* _The problem_
Lines where the string "lasix" appears are to be copied from the entries below.

* _Stored data entries_
========================

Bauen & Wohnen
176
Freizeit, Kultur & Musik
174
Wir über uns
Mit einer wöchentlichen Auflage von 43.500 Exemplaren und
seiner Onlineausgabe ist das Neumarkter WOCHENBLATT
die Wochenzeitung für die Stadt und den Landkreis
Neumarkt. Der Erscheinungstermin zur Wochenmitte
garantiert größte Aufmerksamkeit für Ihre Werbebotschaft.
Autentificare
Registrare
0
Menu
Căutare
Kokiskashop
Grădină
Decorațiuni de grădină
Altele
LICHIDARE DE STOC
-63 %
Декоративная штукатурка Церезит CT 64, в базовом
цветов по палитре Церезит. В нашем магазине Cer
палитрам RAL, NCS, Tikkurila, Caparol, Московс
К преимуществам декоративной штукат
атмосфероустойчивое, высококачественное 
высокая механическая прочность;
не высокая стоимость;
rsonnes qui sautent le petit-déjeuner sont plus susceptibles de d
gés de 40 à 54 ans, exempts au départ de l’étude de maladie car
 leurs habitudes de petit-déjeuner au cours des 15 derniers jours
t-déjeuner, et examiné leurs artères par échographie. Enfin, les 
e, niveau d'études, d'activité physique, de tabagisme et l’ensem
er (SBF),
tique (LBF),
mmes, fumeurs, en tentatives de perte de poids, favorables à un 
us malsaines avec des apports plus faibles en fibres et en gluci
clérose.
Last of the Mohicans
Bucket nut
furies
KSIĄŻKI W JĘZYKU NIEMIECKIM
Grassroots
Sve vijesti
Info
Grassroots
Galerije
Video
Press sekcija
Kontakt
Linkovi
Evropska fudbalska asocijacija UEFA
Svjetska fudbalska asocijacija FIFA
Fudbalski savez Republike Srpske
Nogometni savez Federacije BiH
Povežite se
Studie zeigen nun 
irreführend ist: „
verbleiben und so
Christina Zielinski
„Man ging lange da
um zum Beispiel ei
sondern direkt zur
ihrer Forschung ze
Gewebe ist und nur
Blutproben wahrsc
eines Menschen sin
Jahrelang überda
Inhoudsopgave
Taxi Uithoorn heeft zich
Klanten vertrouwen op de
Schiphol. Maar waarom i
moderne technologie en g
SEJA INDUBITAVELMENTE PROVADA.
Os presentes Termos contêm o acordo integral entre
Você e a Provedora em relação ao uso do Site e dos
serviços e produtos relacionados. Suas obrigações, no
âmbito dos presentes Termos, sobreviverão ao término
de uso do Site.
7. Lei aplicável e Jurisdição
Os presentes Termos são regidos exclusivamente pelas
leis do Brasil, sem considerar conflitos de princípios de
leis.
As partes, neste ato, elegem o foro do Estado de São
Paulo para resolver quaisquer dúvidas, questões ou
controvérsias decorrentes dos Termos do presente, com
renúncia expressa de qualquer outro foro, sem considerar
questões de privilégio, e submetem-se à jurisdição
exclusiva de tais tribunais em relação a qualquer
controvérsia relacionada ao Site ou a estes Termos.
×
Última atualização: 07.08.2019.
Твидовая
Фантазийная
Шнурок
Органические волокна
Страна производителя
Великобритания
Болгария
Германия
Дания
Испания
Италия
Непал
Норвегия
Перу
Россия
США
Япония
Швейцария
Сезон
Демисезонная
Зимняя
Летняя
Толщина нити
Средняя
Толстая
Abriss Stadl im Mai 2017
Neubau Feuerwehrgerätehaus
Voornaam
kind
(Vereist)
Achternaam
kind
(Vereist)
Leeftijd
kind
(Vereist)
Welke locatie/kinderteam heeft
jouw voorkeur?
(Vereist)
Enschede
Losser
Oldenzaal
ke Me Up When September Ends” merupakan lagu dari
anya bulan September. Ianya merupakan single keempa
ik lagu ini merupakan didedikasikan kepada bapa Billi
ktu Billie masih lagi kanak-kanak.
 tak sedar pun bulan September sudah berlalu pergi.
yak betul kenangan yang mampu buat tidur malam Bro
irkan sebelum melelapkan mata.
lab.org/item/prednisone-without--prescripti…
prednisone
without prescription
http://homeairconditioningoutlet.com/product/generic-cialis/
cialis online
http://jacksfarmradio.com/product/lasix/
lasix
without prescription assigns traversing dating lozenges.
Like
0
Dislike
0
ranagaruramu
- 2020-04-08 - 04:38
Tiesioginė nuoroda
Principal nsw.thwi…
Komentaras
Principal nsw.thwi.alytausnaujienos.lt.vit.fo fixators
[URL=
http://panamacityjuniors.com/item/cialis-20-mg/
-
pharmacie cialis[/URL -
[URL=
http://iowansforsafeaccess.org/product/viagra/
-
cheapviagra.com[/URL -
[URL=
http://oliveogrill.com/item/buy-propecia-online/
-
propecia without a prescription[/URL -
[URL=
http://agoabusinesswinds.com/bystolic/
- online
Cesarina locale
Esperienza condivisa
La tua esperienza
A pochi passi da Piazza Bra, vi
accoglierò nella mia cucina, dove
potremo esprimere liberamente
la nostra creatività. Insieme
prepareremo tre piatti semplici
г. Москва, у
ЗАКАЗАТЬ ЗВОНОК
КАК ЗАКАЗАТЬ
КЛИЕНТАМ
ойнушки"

========================

* _Result for this exercise_
http://jacksfarmradio.com/product/lasix/
lasix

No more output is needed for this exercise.